REQUIREMENT
When you reply, transcribe every line of the data below exactly.

Stored data entries
────────
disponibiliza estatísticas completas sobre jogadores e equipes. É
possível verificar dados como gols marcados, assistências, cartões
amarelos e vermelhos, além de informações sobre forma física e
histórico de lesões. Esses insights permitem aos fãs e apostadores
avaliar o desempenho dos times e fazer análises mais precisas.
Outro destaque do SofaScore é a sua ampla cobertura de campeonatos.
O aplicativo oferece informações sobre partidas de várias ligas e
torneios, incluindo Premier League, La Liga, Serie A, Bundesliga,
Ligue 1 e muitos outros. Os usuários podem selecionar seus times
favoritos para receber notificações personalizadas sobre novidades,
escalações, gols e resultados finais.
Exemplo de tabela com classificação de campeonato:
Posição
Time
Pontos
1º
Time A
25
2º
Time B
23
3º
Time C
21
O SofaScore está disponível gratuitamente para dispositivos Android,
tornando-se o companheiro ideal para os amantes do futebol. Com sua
────────
YOUR RESPONSE
disponibiliza estatísticas completas sobre jogadores e equipes. É
possível verificar dados como gols marcados, assistências, cartões
amarelos e vermelhos, além de informações sobre forma física e
histórico de lesões. Esses insights permitem aos fãs e apostadores
avaliar o desempenho dos times e fazer análises mais precisas.
Outro destaque do SofaScore é a sua ampla cobertura de campeonatos.
O aplicativo oferece informações sobre partidas de várias ligas e
torneios, incluindo Premier League, La Liga, Serie A, Bundesliga,
Ligue 1 e muitos outros. Os usuários podem selecionar seus times
favoritos para receber notificações personalizadas sobre novidades,
escalações, gols e resultados finais.
Exemplo de tabela com classificação de campeonato:
Posição
Time
Pontos
1º
Time A
25
2º
Time B
23
3º
Time C
21
O SofaScore está disponível gratuitamente para dispositivos Android,
tornando-se o companheiro ideal para os amantes do futebol. Com sua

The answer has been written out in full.